Because Dept_Location is duplicated for every employee in the same department, the EMPLOYEE table is not in 3NF. (A transitive dependency needs at least three attributes.)
Why They Matter — The Impact on Normalization
Full dependencies are fine; partial dependencies stop a table reaching 2NF; transitive dependencies stop it reaching 3NF.
| Dependency | Problem | Fix to reach |
|---|---|---|
| Full | None — desirable | already fine |
| Partial | Part-key data repeated | 2NF |
| Transitive | Non-key data repeated via a middle attribute | 3NF |
Quick Classification Drills
Ask "what is on the left?" A whole key → full; part of a key → partial; a non-key attribute → transitive. That single glance settles most cases.
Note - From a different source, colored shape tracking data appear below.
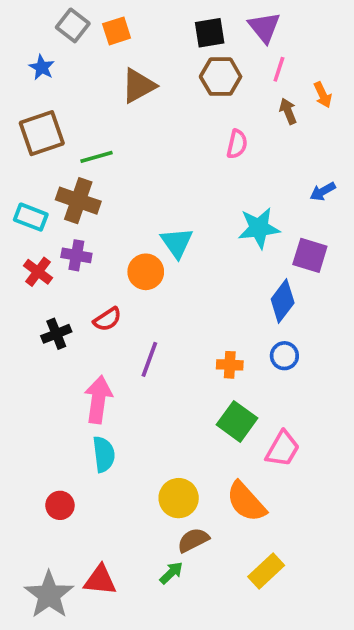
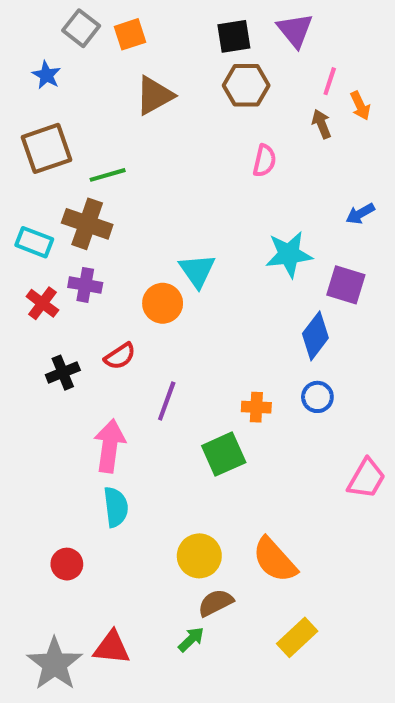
pink line: (279, 69) -> (330, 81), moved
green square: (237, 421) -> (224, 454), moved, turned 30
pink trapezoid: (283, 449) -> (366, 478), moved

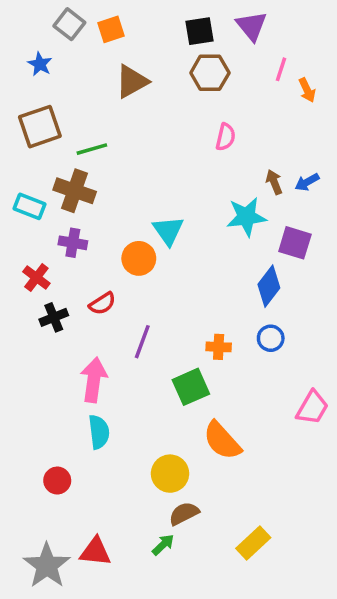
brown arrow: (322, 124) -> (274, 182), moved
red cross: (42, 303) -> (36, 277), moved
orange semicircle: (275, 560) -> (222, 441), moved

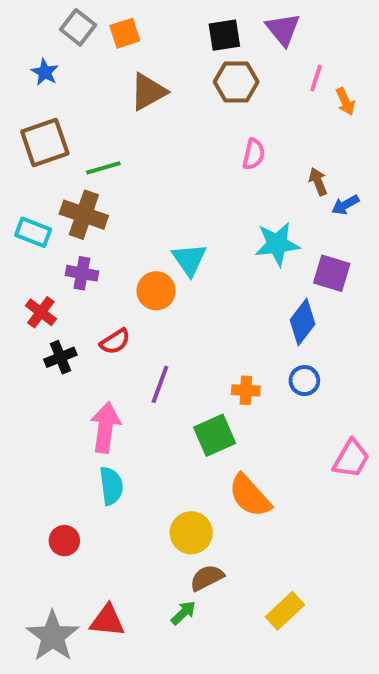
brown arrow: (274, 182) -> (318, 181), moved

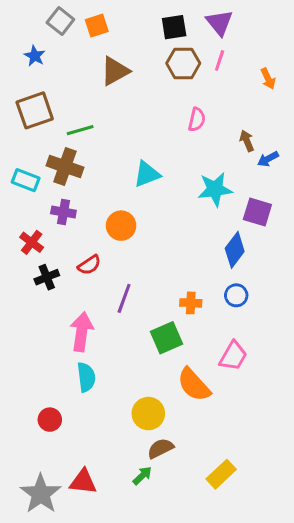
pink line: (316, 78) -> (220, 60), moved
cyan triangle: (189, 260) -> (147, 174), moved, turned 44
pink trapezoid: (351, 459) -> (233, 356), moved

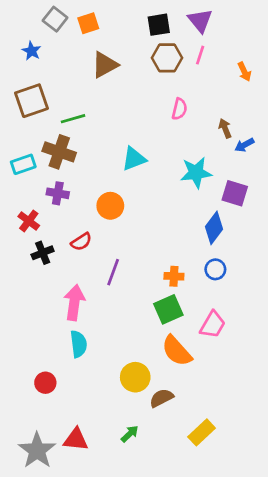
cyan rectangle: (26, 180) -> (23, 164), turned -40
green square: (167, 338) -> (168, 309), moved
brown semicircle: (160, 448) -> (161, 398), moved

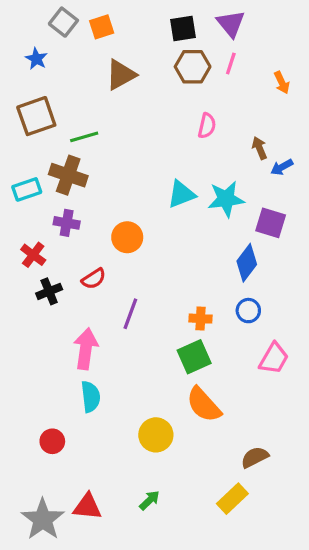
cyan triangle: (134, 159) -> (181, 194), moved
pink trapezoid: (213, 325) -> (274, 358), moved
brown semicircle: (161, 398) -> (255, 457), moved

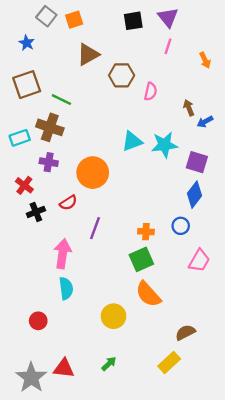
brown hexagon: (193, 67) -> (122, 75), moved
green line: (84, 137) -> (61, 100), turned 42
orange circle: (127, 237) -> (93, 173), size x1.4
blue diamond: (247, 263) -> (195, 195), moved

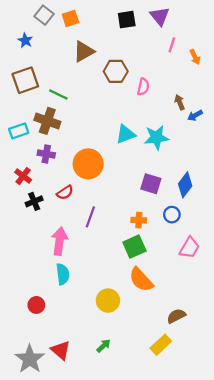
pink line: (168, 46) -> (172, 45), moved
purple square: (197, 162) -> (151, 184), moved
red triangle: (64, 368) -> (61, 350), turned 35

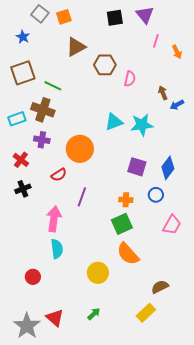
black cross: (34, 201) -> (23, 189), moved

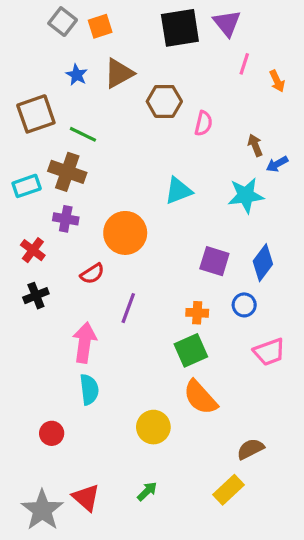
black square: (115, 18) -> (180, 28), size x1.5
blue star: (23, 37) -> (77, 75), moved
cyan star: (142, 125) -> (246, 195), moved
pink trapezoid: (172, 225) -> (269, 352), turned 40

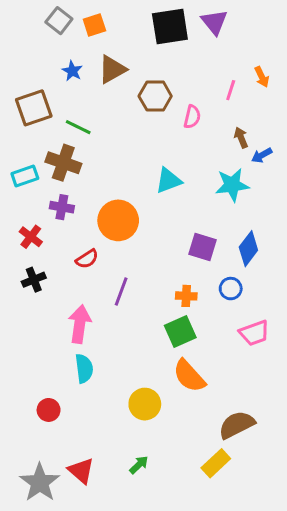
pink line: (244, 64) -> (231, 90), moved
brown semicircle: (250, 449) -> (237, 425), size x1.4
Full vs Partial vs Transitive — Side by Side
| Feature | Full | Partial | Transitive |
|---|---|---|---|
| Left side is | whole key | part of key | non-key attribute |
| Needs composite key | Yes | Yes | No |
| Goes through a middle attr | No | No | Yes |
| Desirable? | Yes | No | No |
| Blocks | — | 2NF | 3NF |
| Example | {Order_ID,Item_ID}→Qty | Item_ID→Item_Name | Emp_ID→Dept_Location |
Common Mistakes to Avoid
Partial dependency requires a composite key. A single-attribute key has no "part" to depend on, so it is automatically 2NF.
Transitive means non-key → non-key. If the middle attribute is itself a candidate key, it is not the 3NF-breaking kind.
Sample rows can disprove a dependency but never prove one. FDs come from the real-world rules of the data, not a snapshot.